Problem: Please filter the entries for the word "Bikes" and copy every line that has it.

Stored data entries:
++++++++

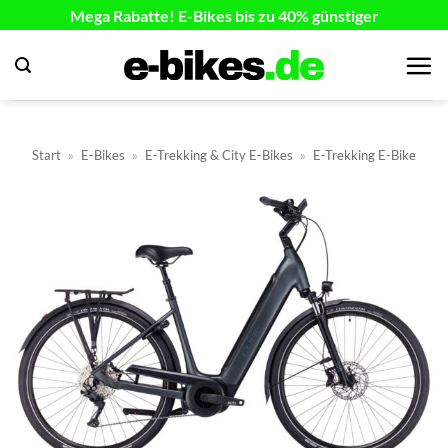
Zum
Mega Rabatte! E-Bikes bis zu 40% günstiger
Inhalt
springen
Start
»
E-Bikes
»
E-Trekking & City E-Bikes
»
E-Trekking E-Bike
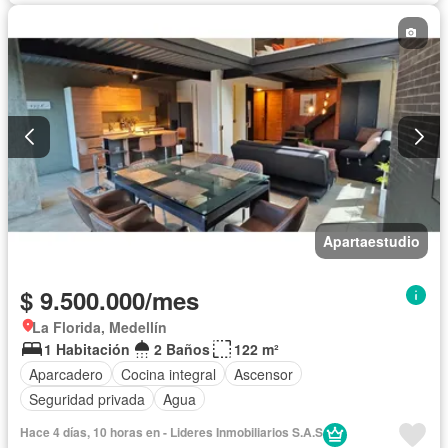
Apartaestudio
$ 9.500.000/mes
La Florida, Medellín
1 Habitación
2 Baños
122 m²
Aparcadero
Cocina integral
Ascensor
Seguridad privada
Agua
Hace 4 días, 10 horas en - Lideres Inmobiliarios S.A.S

++++++++

Task solution:
Mega Rabatte! E-Bikes bis zu 40% günstiger
E-Bikes
E-Trekking & City E-Bikes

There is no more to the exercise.